My friend on Goodreads said that they were reading Harry Potter 4: The Goblet of Fire.
“This is the HP book that separates the girls from the women… it puts the skirt on the jack…. It really deepens the world. You will totally love it!
PS. In playing cards, especially pinochle, after the Ace, King, and Queen had been played, my parents would say, “That puts the pants on the Jack.” In the interest of humor and gender equality, I started saying, “That puts the skirt on the Jack.” Just because. It’s just awesome. Hard to explain, really. But that is where that odd expression comes from. <3″
I should also add that “separates the girls from the women” is a different, “separates the men from the boys.” For a more nuanced discussion with several alternatives, check out this article.
My mom has always said, “It’s a long way to Tipperary,” meaning, obvi, “it’s far from here.”
Much later in life, I learned that Tipperary is an actual place.
It is in Ireland, and there’s a song.

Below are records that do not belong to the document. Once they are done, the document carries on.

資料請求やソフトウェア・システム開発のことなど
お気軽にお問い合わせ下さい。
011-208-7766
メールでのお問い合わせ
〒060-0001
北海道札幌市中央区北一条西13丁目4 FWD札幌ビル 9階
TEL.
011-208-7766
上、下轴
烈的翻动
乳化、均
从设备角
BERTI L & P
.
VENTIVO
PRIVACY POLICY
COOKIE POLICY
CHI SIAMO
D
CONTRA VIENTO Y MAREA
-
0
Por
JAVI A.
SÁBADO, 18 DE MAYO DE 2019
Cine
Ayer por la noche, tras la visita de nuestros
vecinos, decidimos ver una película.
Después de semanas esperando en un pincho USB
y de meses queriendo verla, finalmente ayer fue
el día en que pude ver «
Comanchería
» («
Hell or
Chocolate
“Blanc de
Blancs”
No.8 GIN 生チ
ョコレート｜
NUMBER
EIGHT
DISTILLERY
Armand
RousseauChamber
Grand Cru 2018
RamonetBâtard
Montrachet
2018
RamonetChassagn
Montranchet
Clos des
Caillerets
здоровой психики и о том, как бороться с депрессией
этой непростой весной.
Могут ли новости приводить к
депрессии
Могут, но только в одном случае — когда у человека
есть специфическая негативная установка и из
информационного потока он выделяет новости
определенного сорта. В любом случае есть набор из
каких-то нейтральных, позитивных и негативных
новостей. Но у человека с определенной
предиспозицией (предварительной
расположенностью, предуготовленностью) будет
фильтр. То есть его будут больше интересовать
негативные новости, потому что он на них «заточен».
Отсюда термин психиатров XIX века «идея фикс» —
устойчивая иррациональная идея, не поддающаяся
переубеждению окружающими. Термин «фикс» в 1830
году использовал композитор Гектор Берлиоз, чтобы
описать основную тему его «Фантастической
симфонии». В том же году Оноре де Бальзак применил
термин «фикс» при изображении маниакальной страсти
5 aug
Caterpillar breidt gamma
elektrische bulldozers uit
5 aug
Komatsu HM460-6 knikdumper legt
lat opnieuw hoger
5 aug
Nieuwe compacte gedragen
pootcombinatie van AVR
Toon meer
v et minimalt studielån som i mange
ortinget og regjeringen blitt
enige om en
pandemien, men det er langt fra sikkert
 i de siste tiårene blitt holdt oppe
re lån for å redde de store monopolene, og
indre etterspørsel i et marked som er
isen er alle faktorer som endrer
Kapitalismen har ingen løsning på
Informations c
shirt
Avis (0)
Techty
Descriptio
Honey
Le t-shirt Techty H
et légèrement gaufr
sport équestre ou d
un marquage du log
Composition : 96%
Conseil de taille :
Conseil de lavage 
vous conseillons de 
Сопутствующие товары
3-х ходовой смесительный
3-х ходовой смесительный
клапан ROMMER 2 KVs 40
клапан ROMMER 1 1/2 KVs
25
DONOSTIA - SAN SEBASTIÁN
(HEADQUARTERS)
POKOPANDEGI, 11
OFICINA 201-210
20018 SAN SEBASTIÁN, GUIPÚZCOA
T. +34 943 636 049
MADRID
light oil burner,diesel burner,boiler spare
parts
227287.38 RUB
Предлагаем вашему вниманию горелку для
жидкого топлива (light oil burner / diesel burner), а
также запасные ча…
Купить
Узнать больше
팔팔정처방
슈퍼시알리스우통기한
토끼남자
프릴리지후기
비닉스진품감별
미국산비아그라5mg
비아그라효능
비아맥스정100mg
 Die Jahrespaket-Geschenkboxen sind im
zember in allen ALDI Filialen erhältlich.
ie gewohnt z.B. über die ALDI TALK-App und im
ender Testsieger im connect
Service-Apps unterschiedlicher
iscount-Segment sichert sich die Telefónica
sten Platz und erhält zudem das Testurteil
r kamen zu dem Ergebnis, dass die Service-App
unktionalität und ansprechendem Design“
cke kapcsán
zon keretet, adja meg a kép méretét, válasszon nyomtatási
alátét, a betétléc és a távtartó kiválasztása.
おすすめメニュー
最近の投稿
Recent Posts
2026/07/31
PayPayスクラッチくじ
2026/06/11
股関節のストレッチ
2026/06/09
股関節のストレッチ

Also, I just learned, there’s a statue, because sure, why not?
Speaking of other strange expressions during card games, my brother is quite fond of saying, “in the catbird seat.” This is based on a short story of the same name by James Thurber, which appeared in the November 14, 1942 edition of The New Yorker. I remember reading this story at a young-ish age, possibly in high school, and having exactly no idea what it was about. The definition of the phrase, as narrated in the story, provided little insight: “‘Tearing up the pea patch’ meant going on a rampage; ‘sitting in the catbird seat’ means sitting pretty, like a batter with three balls and no strikes on him.”
Yeah, I think the not-small contempt for women in this story is moderately troubling. I am saying this, of course, as a woman. Ahem.
I also had this response (“in no way do I understand what is happening right now“) when my eleventh grade English teacher (Her name was Mrs. Stubbs, I am not kidding.) gave me this comment. —
She said of the narrator, “You know he was impotent, right?” —
In the middle of my book report on The Sun Also Rises. Um, no. I had no idea. I had no idea what impotent meant, either, because I was so sexually repressed in high school that sex was This Big, Baffling Mystery That Was Yucky And Dirty And Strange And Exciting, And Maybe It Has Something To Do With Procreation and AIDS, Yet Somehow, People Kept Doing It.
No. No idea. Earnest Hemingway was handsome, though. I am not kidding.
That’s some but perhaps not all of what I would like to share for today. Be of good cheer.